CONSTITUTION CORNER - Article 50
THE SIEGE OF CHARLESTON
By Judy Leithe
British General Henry Clinton wanted to turn his defeats, at West Point and the northern Colonies, into what he considered certain victories in the Colonies in the South. He knew that both Savannah and Augusta, Georgia had already fallen to British forces and that many people in the south were forced to pledge their allegiances to the Crown. Clinton’s new battle plan was to lay siege to Charleston, South Carolina and the rest of the South. Along with his control of New York City, Clinton could now bring the whole of the American Colonies back under the control of the King of England. In the spring of 1780, Clinton and his force of 13,500 men, sailed southward, anchored their war ships near Savannah then, marched inland toward Charleston.
Three years earlier, in the spring of 1777, the Continental Army’s, Major Benjamin Lincoln found that half of his fighting force decided to go home after fulfilling their one-year contract. Lincoln and his unit of now 500 troops were guarding a mountain pass in New Jersey to monitor the nearby British force of 4,000 men, should they decide to attack their camp. The attack came soon enough, however, Lincoln and his unit were able to escape to safety. The British officer in charge was General Henry Clinton.
Once again, in 1780, Benjamin Lincoln, now a general, commanded an American Army of 5,466 men just outside of Charleston, when in a surprise attack, General Clinton over-powered the American position with a force of more than twice that of the Continentals. Seriously outnumbered, the Americans held out for as long as possible, however this time, Lincoln had to surrender and, on May 12, 1780, 4,650 Continental soldiers were captured and taken prisoner.

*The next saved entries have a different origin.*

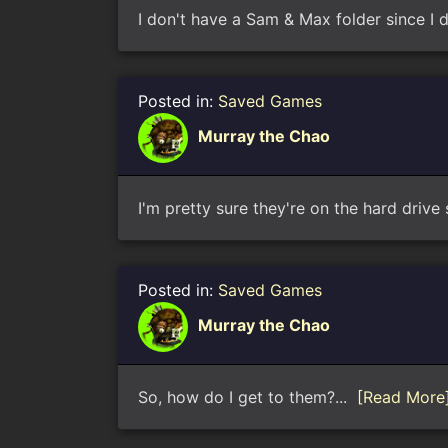
I don't have a Sam & Max folder since 
Posted in:
Saved Games
Murray the Chao
I'm pretty sure they're on the hard driv
Posted in:
Saved Games
Murray the Chao
So, how do I get to them?...
[Read More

Over the entire course of the Revolutionary War, this was the largest number of Americans taken prisoner in one battle, leaving the Southern Colonies vulnerable to a British takeover.
Satisfied with his progress, Clinton put General Charles Cornwallis in charge of finishing the Southern Campaign, while he sailed back up the coast to New York. Cornwallis and his army were having many battlefield successes as they marched through the South, giving every indication of restoring royal authority over its population.
In the meantime, still encamped with his army in the North, General Washington was anticipating the long-awaited fleet of French ships and ground troops due to arrive off the coast of Rhode Island.